A case on manifestation of religion and belief in the workplace has recently concluded in the Employment Appeal Tribunal (EAT).
The Claimant in this case, Mrs Higgs, was a school administrator and work experience manager at a secondary school with academy status in Gloucestershire.
She was dismissed from the school after some of her social media posts on Facebook relating to relationship education in schools and religion led to complaints from parents.
The case provides some useful guidance on assessing the proportionality of interferences with the freedom of expression, and serves as a reminder to employers to keep an up-to-date social media policy.
Facts of the case
Following her dismissal, Mrs Higgs made a claim in the Employment Tribunal (ET) for direct discrimination because of her protected beliefs, and harassment relating to them.
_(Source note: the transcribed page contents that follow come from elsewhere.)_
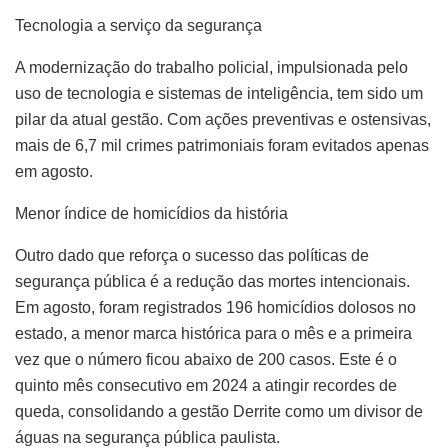
Tecnologia a serviço da segurança
A modernização do trabalho policial, impulsionada pelo
uso de tecnologia e sistemas de inteligência, tem sido um
pilar da atual gestão. Com ações preventivas e ostensivas,
mais de 6,7 mil crimes patrimoniais foram evitados apenas
em agosto.
Menor índice de homicídios da história
Outro dado que reforça o sucesso das políticas de
segurança pública é a redução das mortes intencionais.
Em agosto, foram registrados 196 homicídios dolosos no
estado, a menor marca histórica para o mês e a primeira
vez que o número ficou abaixo de 200 casos. Este é o
quinto mês consecutivo em 2024 a atingir recordes de
queda, consolidando a gestão Derrite como um divisor de
águas na segurança pública paulista.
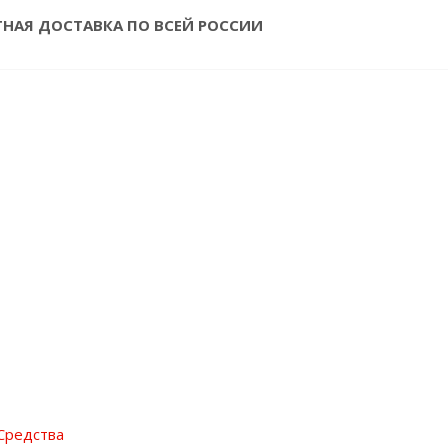
ТНАЯ ДОСТАВКА ПО ВСЕЙ РОССИИ
Средства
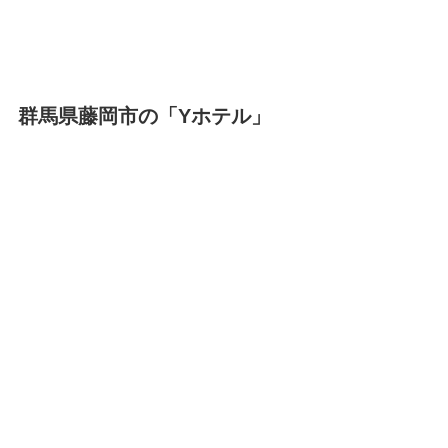
群馬県藤岡市の「Yホテル」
She argued in the ET that her protected beliefs included a ‘lack of belief in gender fluidity’ and ‘lack of belief in same-sex marriage’. The ET ruled in favour of the School, concluding that Mrs Higgs had been dismissed because the school was concerned that someone reading her Facebook posts could reasonably assume that she held homophobic views, and that she was not dismissed because of or in relation to her protected beliefs.
However, the EAT took the view that there was a sufficiently close connection between the Claimant’s conduct and her beliefs, such that the posts constituted manifestations of her beliefs under article 9 of the European Convention on Human Rights (article 9 states that everyone has the right to freedom of thought, conscience and religion).
The EAT found that the ET had erred in their findings, and ought to have undertaken a proportionality assessment to determine whether the school’s actions in dismissing the Claimant were because of or related to her manifestation of the protected beliefs, or instead because of a justified objection to the manner in which she had expressed those views.
Within their judgment, the EAT set out some guidance for employers to consider when assessing the proportionality of their interference with an employee’s freedom of religion and belief. They said that in an employment relationship, regard should be had to:
- The content and extent of the manifestation;
- The tone used by the employee in their expression;
- Whether the employee has made it clear that the views they have expressed are personal to them;
- The employee’s understanding of the likely audience; and
- The nature of the employer’s business.
Action points/reminders to employers
Whilst these points to consider should not be seen as a ‘tick-box exercise’ for employers, it provides them with some guidance as to how they should address employees who have manifested their belief in a way that others might consider objectionable.
This case also serves as a reminder to all employers to have a social media policy for staff to abide by. This document will outline how employees are expected to conduct themselves online, both during and outside of work, and may help to avoid employers becoming embroiled in future disputes surrounding opinions expressed on social media by employees.